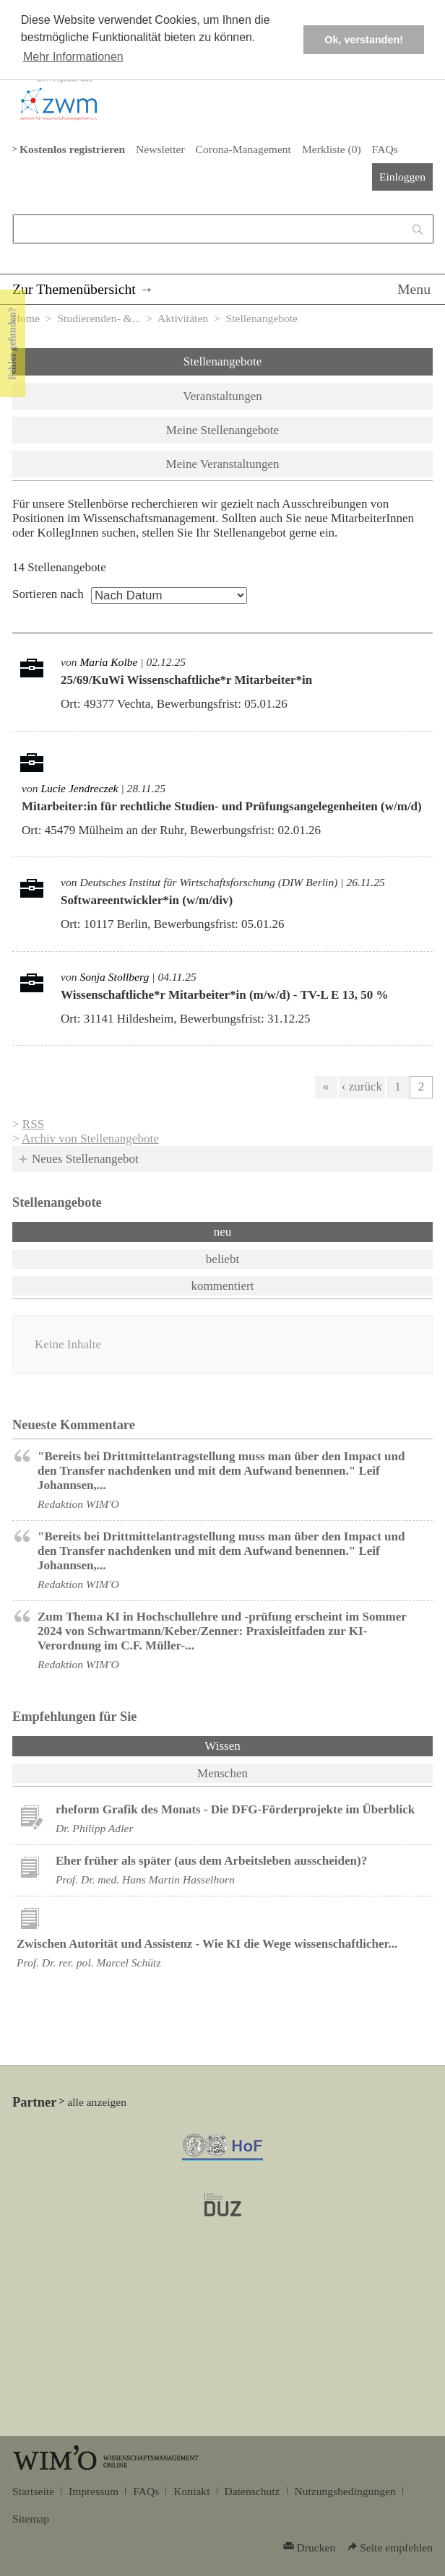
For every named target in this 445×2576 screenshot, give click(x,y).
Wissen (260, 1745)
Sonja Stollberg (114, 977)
---
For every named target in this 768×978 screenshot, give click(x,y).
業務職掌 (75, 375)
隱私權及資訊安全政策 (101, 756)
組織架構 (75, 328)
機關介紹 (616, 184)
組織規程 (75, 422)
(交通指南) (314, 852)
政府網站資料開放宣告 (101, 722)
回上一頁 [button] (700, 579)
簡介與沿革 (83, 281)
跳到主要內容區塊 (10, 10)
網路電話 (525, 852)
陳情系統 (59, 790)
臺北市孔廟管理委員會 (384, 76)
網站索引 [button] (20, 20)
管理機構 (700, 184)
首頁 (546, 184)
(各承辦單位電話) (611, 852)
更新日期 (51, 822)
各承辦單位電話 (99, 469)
...
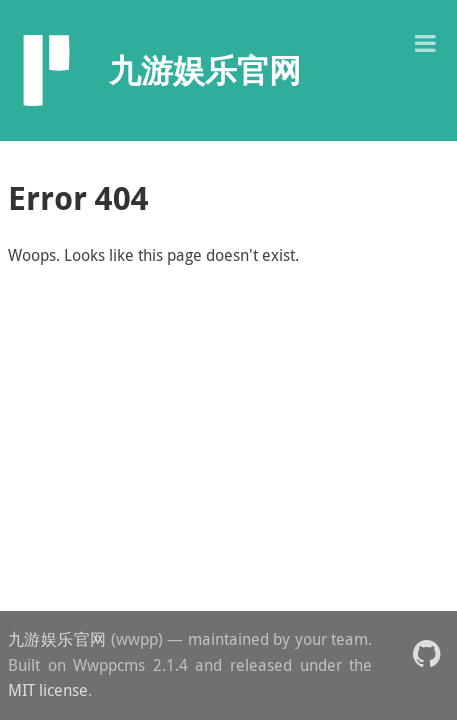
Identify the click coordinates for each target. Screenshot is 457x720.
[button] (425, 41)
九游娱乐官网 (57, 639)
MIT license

— Directions —
Produce only the lines from the line containing "For every named target in this 445×2576" through the line containing "Sonja Stollberg (114, 977)", inclusive of both, exactly as they stand in the entries above.

— Written answer —
For every named target in this 445×2576 screenshot, give click(x,y).
Wissen (260, 1745)
Sonja Stollberg (114, 977)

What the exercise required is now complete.